Apolinario Mabini came from a poor family in Tanauan, Batangas. Yet he never showed any lack of interest in studying. He persisted and strived hard to finish his studies. Eighteen years of courageous and admirable struggle was what Mabini had surpassed in order to achieve his dream. Indeed, it was a very long and remarkable journey to success. .
So how was Mabini as a student?.
Aside from his family's poverty, there were some other factors that could have induced Mabini not to study at all. His father, Inocensio Mabini, could not read nor write while his mother, Dionisia Maranan, seemed to be more educated. It was also known that there was no school in Talaga at that time. So it only means that if he really wants to study, he will walk six miles all the way to the town proper. But none of these things had stopped him from gathering his strength to ask his mother to send him to school in Tanauan. .

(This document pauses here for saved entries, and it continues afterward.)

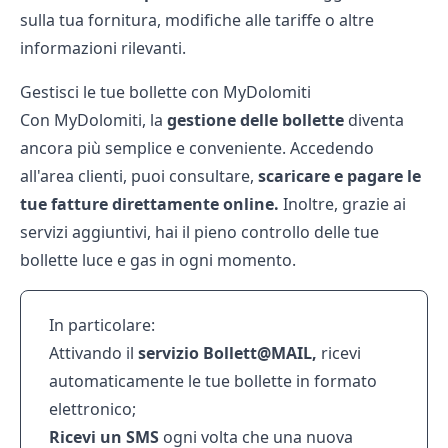
sulla tua fornitura, modifiche alle tariffe o altre
informazioni rilevanti.
Gestisci le tue bollette con MyDolomiti
Con MyDolomiti, la
gestione delle bollette
diventa
ancora più semplice e conveniente. Accedendo
all'area clienti, puoi consultare,
scaricare e pagare le
tue fatture direttamente online.
Inoltre, grazie ai
servizi aggiuntivi, hai il pieno controllo delle tue
bollette luce
e
gas
in ogni momento.
In particolare:
Attivando il
servizio Bollett@MAIL,
ricevi
automaticamente le tue bollette in formato
elettronico;
Ricevi un SMS
ogni volta che una nuova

Mabini was known as a "quiet boy who never had any books to study with, but who was nevertheless the exemplary student. He - they further say - used to read his lessons from the books of his classmates on the way to school-.1 At the age of 14, he was enrolled in the Secondary School of D. Valerio Malabanan also in Tanauan. This school was the pioneer of its kind outside Manila, a center of Excellency in academics and the most respectable school of secondary education in the country (outside Manila). Fr. Malabanan, "an old clergyman-, as Mabini describes him, can be rightly considered as "the grandfather of the Batangueño intellectuality.""2 He then lived in the house of a certain Maraiano Petrasanta for three years making him away from his family.
In his first three years in the school of Tanauan, Apolinario Mabini earned excellent grades. This may be due to his seriousness and concentration accounting from the fact that he had not many friends nor had not showed himself during saraos and fiestas.